L’état dans lequel je suis sorti de chez ce magistrat anéantissait toute colère en moi. Je n’étais plus qu’un objet de caoutchouc qu’on se passait de main en main. Je suis revenu chez mes parents, je m’enfermais dans ma chambre avec mes livres et je passais mes nuits dans l’épouvante. Une lourde main me réveillait sans cesse au milieu de la nuit, c’était l’adjudant qui rigolait et se mettait à m’envoyer le ballon sur la tête. Ceux qui ont pratiqué savent bien que ce n’est pas une partie de plaisir, ces séances étaient terrifiantes, quand on se le passait entre nous ça allait, mais dès que ce fou nous prenait pour cible, on avait vraiment l’impression qu’il voulait que le ballon entre dans notre crâne. Parfois Jean-François avec son regard affligé me secouait énergiquement et je me réveillais brusquement au milieu d’un désert de nulle part. Les Molosses intervenaient aussi, Sofian ou Julien, Corentin ou Mourad  m’engueulaient de me laisser ratatiner comme ça. Mais le pire, c’était quand mon père pénétrait mon sommeil. Il agitait une feuille devant mon nez, je tentais de l’attraper pour la déchirer et comme il était tellement plus grand, tellement plus fort, il riait aux éclats pendant que je devenais fou furieux avec des désirs de meurtre. 

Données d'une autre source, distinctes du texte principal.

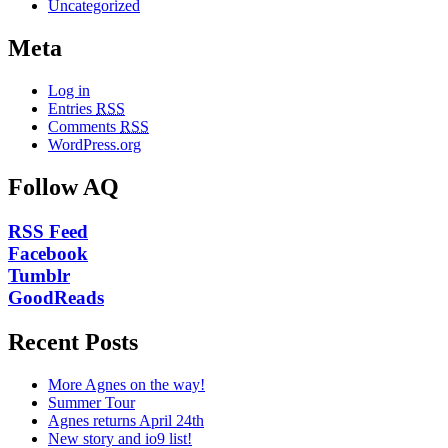
Uncategorized
Meta
Log in
Entries
RSS
Comments
RSS
WordPress.org
Follow AQ
RSS Feed
Facebook
Tumblr
GoodReads
Recent Posts
More Agnes on the way!
Summer Tour
Agnes returns April 24th
New story and io9 list!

J’ai intégré l’école en septembre, ma mère seule m’accompagna. Avant de me quitter elle me dit combien elle regrettait, qu’elle croyait sincèrement que c’était une passion pour moi et que de se retrouver, maintenant, dans cette situation la mettait dans tous ses états. Je lui assurai que ses « états » n’étaient sûrement rien à côté des miens. Elle m’affirma que chaque fois que j’aurais besoin d’aide, je devais l’appeler, elle se débrouillerait pour arriver aussi vite que possible, que jamais elle ne m’abandonnerait à des brutes, que si elle avait su plus tôt elles ne m’aurait pas laissé là-bas. Peut-être qu’ici, ce n’était pas aussi terrible, que les entraîneurs étaient plus humains, que je me ferais des copains sympathiques, que je saurais me solidariser avec eux. Mon grand-père m’appela sur mon mobile pour m’encourager. Trois ans, c’est vite passé. J’avais l’impression qu’on m’envoyait à l’hôpital pour soigner je ne sais quoi. En fait on m’envoyait dans un centre de démolition, c’est ainsi que je terminai ma conversation avec Grand-Père, je sentais bien qu’il en était affecté mais pas autant que moi. Ma mère continua à me rassurer autant qu’elle put, on visita le centre, j’avais une chambre pour moi, la cantine était agréable, les jardins aussi, les jeunes qui circulaient de-ci de-là étaient joyeux, et libres sans doute. Vers midi, nous sommes allés déjeuner ensemble en ville, puis elle me raccompagna et m’embrassa. Elle devait partir. Une fois de plus, elle me confirma qu’elle viendrait me chercher dès que je le demanderais, Mais je savais bien qu’elle ne le ferait pas. Je savais bien que tous ces beaux discours de départ n’étaient qu’une dérobade pour se dédouaner de l’entrave qu’ils m’avaient mise. Je savais bien que j’allais retrouver l’imbécillité d’une ambiance faussement sportive où je devrais me méfier non seulement de l’esprit de compétition qui sévirait ici, mais des repas qu’on me servirait afin de ne pas retomber dans ces affres léthargiques qui nous engloutissaient, que je devrais me méfier des médecins et de leurs prescriptions, de mes enseignants et de leur endoctrinement, de tout un système que je honnissais et qui serait ma vie durant trois ans, sauf à devenir un incompétent notoire, ce dont je doutais car ma nature n’était pas de cet ordre. Je n’avais pas de stratégie et ça me donnait la nausée.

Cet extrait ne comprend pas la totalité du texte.